Las calles estaban llenas de gente pánfila y demente.

La mayoría vivía en bonitas casas y no parecía que traba casen, y tú te preguntabas cómo lo habían logrado. Había un tipo que no te dejaba poner el correo en su buzón. Salía a la calle y te veía llegar desde dos o tres manzanas más allá. Se quedaba allí quieto y extendía la mano.

Les pregunté a algunos carteros que hacían habitualmente esa ruta:

—¿Qué le pasa a ese tío que se queda quieto en la calle y extiende la mano?

—¿Qué tío que se queda quieto y extiende la mano? —contestaron ellos.
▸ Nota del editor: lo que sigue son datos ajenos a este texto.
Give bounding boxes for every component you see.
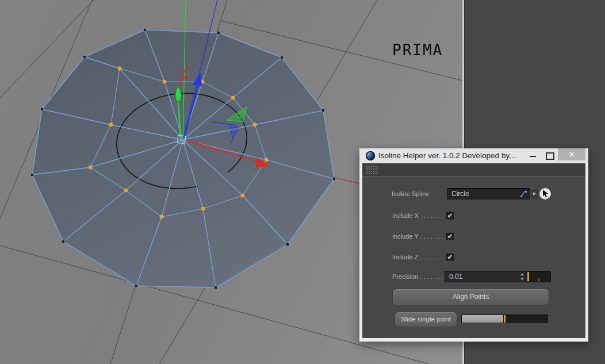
minimize-button[interactable]	[530, 156, 536, 157]
precision-slider[interactable]: 0.01	[445, 271, 551, 282]
align-points-button[interactable]: Align Points	[392, 289, 549, 305]
polygon-disc-mesh[interactable]	[31, 29, 335, 289]
cursor-arrow-icon	[539, 188, 551, 200]
precision-input[interactable]: 0.01	[445, 271, 526, 282]
dialog-title: Isoline Helper ver. 1.0.2 Developed by..…	[378, 148, 515, 163]
include-x-label: Include X . . . . . . .	[392, 212, 443, 219]
viewport-text-label: PRIMA	[392, 41, 443, 59]
include-z-checkbox[interactable]: ✔	[446, 254, 454, 261]
precision-value: 0.01	[449, 271, 462, 282]
spline-dropdown-arrow-button[interactable]	[531, 188, 538, 200]
include-x-checkbox[interactable]: ✔	[446, 212, 454, 220]
slide-single-point-button[interactable]: Slide single point	[395, 312, 457, 327]
isoline-helper-dialog: Isoline Helper ver. 1.0.2 Developed by..…	[359, 148, 588, 342]
precision-slider-handle[interactable]	[527, 272, 529, 281]
close-button[interactable]: ✕	[558, 148, 585, 160]
precision-slider-tick	[538, 278, 539, 281]
app-icon	[366, 151, 375, 160]
include-y-checkbox[interactable]: ✔	[446, 233, 454, 240]
isoline-spline-label: Isoline Spline	[392, 190, 429, 197]
dialog-titlebar[interactable]: Isoline Helper ver. 1.0.2 Developed by..…	[359, 148, 588, 163]
spline-icon	[520, 190, 528, 198]
maximize-button[interactable]	[546, 152, 554, 160]
slide-point-slider[interactable]	[461, 315, 548, 323]
slide-point-slider-fill	[462, 315, 503, 323]
slide-point-slider-handle[interactable]	[504, 315, 506, 323]
isoline-spline-value: Circle	[451, 188, 469, 200]
isoline-spline-field[interactable]: Circle	[447, 188, 530, 200]
precision-label: Precision . . . . . . .	[392, 273, 443, 280]
pick-object-button[interactable]	[539, 188, 551, 200]
dialog-toolbar-strip	[362, 163, 585, 177]
include-z-label: Include Z . . . . . . .	[392, 254, 443, 260]
grip-handle-icon[interactable]	[366, 166, 378, 174]
spinner-icon[interactable]	[520, 273, 525, 281]
include-y-label: Include Y . . . . . . .	[392, 233, 443, 240]
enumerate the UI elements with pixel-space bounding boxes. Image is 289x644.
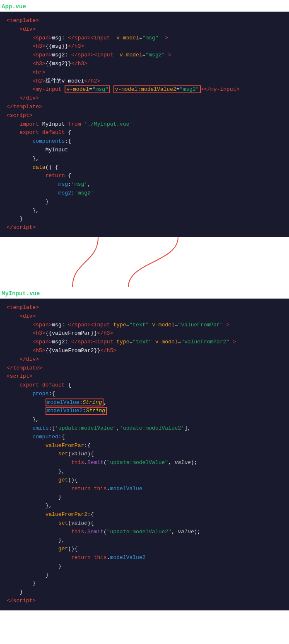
connector-svg [0, 237, 289, 287]
connector-section [0, 237, 289, 287]
page-container: App.vue <template> <div> <span>msg: </sp… [0, 0, 289, 610]
myinput-vue-label: MyInput.vue [0, 287, 289, 299]
app-vue-label: App.vue [0, 0, 289, 12]
myinput-vue-code: <template> <div> <span>msg: </span><inpu… [0, 299, 289, 610]
app-vue-code: <template> <div> <span>msg: </span><inpu… [0, 12, 289, 237]
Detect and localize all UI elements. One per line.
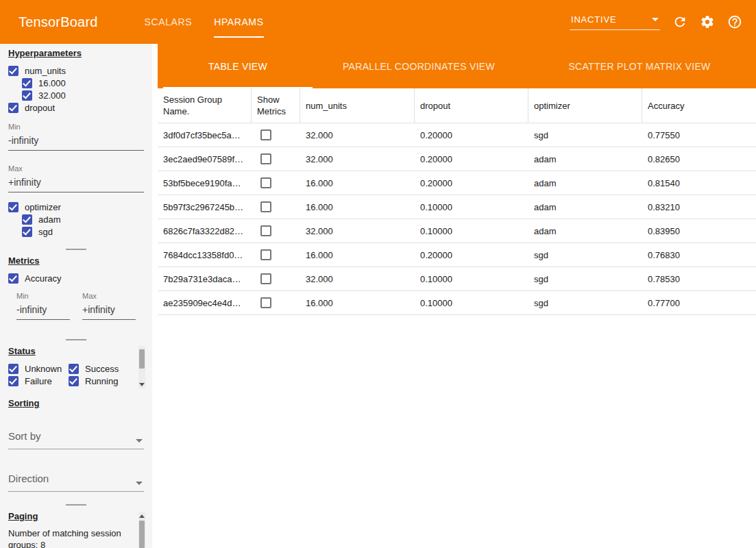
table-header: Session Group Name. Show Metrics num_uni… [158,88,756,123]
dropout-max-field: Max [8,164,144,192]
optimizer-sgd-label: sgd [38,227,53,237]
col-show-metrics: Show Metrics [252,88,300,123]
table-row[interactable]: 6826c7fa3322d82… 32.000 0.10000 adam 0.8… [158,219,756,243]
num-units-checkbox[interactable] [8,66,19,76]
cell-accuracy: 0.77550 [642,123,756,147]
show-metrics-checkbox[interactable] [260,225,271,236]
cell-optimizer: sgd [528,243,642,266]
optimizer-label: optimizer [25,202,61,212]
refresh-icon[interactable] [672,14,687,29]
table-row[interactable]: ae235909ec4e4d… 16.000 0.10000 sgd 0.777… [158,291,756,315]
tab-scalars[interactable]: SCALARS [134,0,204,44]
col-num-units: num_units [300,88,415,123]
status-options: Unknown Success Failure Running [8,362,144,387]
accuracy-label: Accuracy [25,273,61,284]
status-title: Status [8,346,144,356]
cell-optimizer: sgd [528,291,642,314]
table-row[interactable]: 3ec2aed9e07589f… 32.000 0.20000 adam 0.8… [158,147,756,171]
scroll-up-icon[interactable] [139,514,145,518]
status-success-label: Success [85,364,119,374]
scrollbar-thumb[interactable] [139,349,145,369]
status-scrollbar[interactable] [138,346,145,388]
table-row[interactable]: 7b29a731e3daca… 32.000 0.10000 sgd 0.785… [158,267,756,291]
status-unknown-checkbox[interactable] [8,364,19,374]
help-icon[interactable] [727,14,742,29]
paging-title: Paging [8,511,144,521]
sort-by-select[interactable]: Sort by [8,430,144,449]
optimizer-checkbox[interactable] [8,202,19,212]
show-metrics-checkbox[interactable] [260,273,271,284]
show-metrics-checkbox[interactable] [260,177,271,188]
cell-accuracy: 0.78530 [642,267,756,290]
cell-optimizer: adam [528,171,642,195]
show-metrics-checkbox[interactable] [260,129,271,140]
accuracy-checkbox[interactable] [8,273,19,284]
cell-optimizer: adam [528,147,642,171]
cell-accuracy: 0.76830 [642,243,756,266]
cell-optimizer: sgd [528,267,642,290]
cell-dropout: 0.20000 [415,147,528,171]
table-row[interactable]: 3df0d7cf35bec5a… 32.000 0.20000 sgd 0.77… [158,123,756,147]
run-status-value: INACTIVE [571,14,616,25]
chevron-down-icon [136,439,143,443]
dropout-max-input[interactable] [8,173,144,192]
status-failure-checkbox[interactable] [8,376,19,386]
status-failure-row: Failure [8,375,69,387]
table-row[interactable]: 5b97f3c2967245b… 16.000 0.10000 adam 0.8… [158,195,756,219]
cell-accuracy: 0.83950 [642,219,756,242]
table-row[interactable]: 53bf5bece9190fa… 16.000 0.20000 adam 0.8… [158,171,756,195]
hparam-dropout-row: dropout [8,101,144,114]
tab-parallel-coordinates-view[interactable]: PARALLEL COORDINATES VIEW [313,44,525,88]
cell-num-units: 32.000 [300,219,415,242]
optimizer-option-row: adam [22,213,144,225]
scrollbar-thumb[interactable] [139,521,145,548]
status-unknown-label: Unknown [25,364,62,374]
cell-dropout: 0.10000 [415,195,528,219]
tab-scatter-plot-matrix-view[interactable]: SCATTER PLOT MATRIX VIEW [525,44,754,88]
show-metrics-checkbox[interactable] [260,201,271,212]
dropout-min-input[interactable] [8,132,144,151]
num-units-32-checkbox[interactable] [22,90,32,101]
direction-select[interactable]: Direction [8,473,144,492]
toolbar-right: INACTIVE [570,14,742,30]
show-metrics-checkbox[interactable] [260,297,271,308]
cell-dropout: 0.20000 [415,243,528,266]
show-metrics-checkbox[interactable] [260,249,271,260]
status-success-checkbox[interactable] [69,364,79,374]
metric-accuracy-row: Accuracy [8,272,144,284]
num-units-16-checkbox[interactable] [22,78,32,88]
status-section: Status Unknown Success Failure Running [8,346,144,387]
chevron-down-icon [136,482,143,485]
metric-min-field: Min [16,292,70,320]
cell-show-metrics [252,147,300,171]
status-running-checkbox[interactable] [69,376,79,386]
cell-num-units: 16.000 [300,243,415,266]
optimizer-adam-checkbox[interactable] [22,214,32,225]
tab-table-view[interactable]: TABLE VIEW [163,44,313,88]
cell-session-name: 3ec2aed9e07589f… [158,147,252,171]
col-session-group-name: Session Group Name. [158,88,252,123]
tab-hparams[interactable]: HPARAMS [203,0,274,44]
cell-optimizer: adam [528,195,642,219]
main-pane: TABLE VIEW PARALLEL COORDINATES VIEW SCA… [158,44,756,548]
resize-handle[interactable] [66,339,86,340]
resize-handle[interactable] [66,249,86,250]
show-metrics-checkbox[interactable] [260,153,271,164]
sidebar: Hyperparameters num_units 16.000 32.000 … [0,44,152,548]
cell-session-name: 7684dcc13358fd0… [158,243,252,266]
scroll-down-icon[interactable] [139,383,145,386]
metric-min-input[interactable] [16,301,70,320]
cell-session-name: 6826c7fa3322d82… [158,219,252,242]
paging-scrollbar[interactable] [138,512,145,548]
run-status-select[interactable]: INACTIVE [570,14,660,30]
dropout-min-label: Min [8,123,144,132]
table-row[interactable]: 7684dcc13358fd0… 16.000 0.20000 sgd 0.76… [158,243,756,267]
cell-dropout: 0.10000 [415,219,528,242]
num-units-option-row: 32.000 [22,89,144,101]
optimizer-sgd-checkbox[interactable] [22,227,32,237]
metric-max-input[interactable] [82,301,136,320]
hyperparameters-section: Hyperparameters num_units 16.000 32.000 … [8,48,144,238]
resize-handle[interactable] [66,504,86,506]
gear-icon[interactable] [700,14,715,29]
dropout-checkbox[interactable] [8,103,19,113]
Todos tenían también la misma voz.

Un día que hice aquella ruta, el tío-que-extendía-la-mano estaba media manzana más arriba. Estaba hablando con un vecino, entonces desvió la vista hacia mí, que estaba a más de una manzana de distancia, y supo que tenía tiempo para volver y esperarme en su sitio. Cuando me dio la espalda, empecé a correr. No creo que nunca hubiera repartido el correo tan rápido, a toda mecha, sin parar ni hacer pausa, iba a joderle. Tenía la carta medio metida por la hendidura de su buzón cuando se dio la vuelta y me vio.

—¡OH NO NO NO! —gritó—. ¡NO LA META EN EL BUZÓN!

Corrió como un loco calle abajo hacia mí. No podía ni verle los pies. Debió recorrer cien metros en 9 segundos.

Puse la carta en su mano. Le vi abrirla, caminar hacia el porche, abrir la puerta y entrar en su casa. Alguien tenía que explicarme aquello.